- **Exercise description**:
Reproduce exactly the lines from the line containing "Benachrichtigungen" through the end of the records below, including both ends, and nothing else.

- **Dataset entries**:
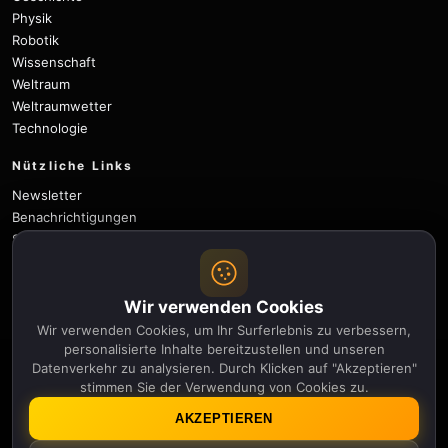
Physik
Robotik
Wissenschaft
Weltraum
Weltraumwetter
Technologie
Nützliche Links
Newsletter
Benachrichtigungen
Sitemap
Privacy Policy
About Us
Wir verwenden Cookies
Careers
Contact
Wir verwenden Cookies, um Ihr Surferlebnis zu verbessern,
personalisierte Inhalte bereitzustellen und unseren
Folgen
Datenverkehr zu analysieren. Durch Klicken auf "Akzeptieren"
stimmen Sie der Verwendung von Cookies zu.
X
Facebook
Instagram
Pinterest
YouTube
GitHub
AKZEPTIEREN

- **Answer area**:
Benachrichtigungen
Sitemap
Privacy Policy
About Us
Wir verwenden Cookies
Careers
Contact
Wir verwenden Cookies, um Ihr Surferlebnis zu verbessern,
personalisierte Inhalte bereitzustellen und unseren
Folgen
Datenverkehr zu analysieren. Durch Klicken auf "Akzeptieren"
stimmen Sie der Verwendung von Cookies zu.
X
Facebook
Instagram
Pinterest
YouTube
GitHub
AKZEPTIEREN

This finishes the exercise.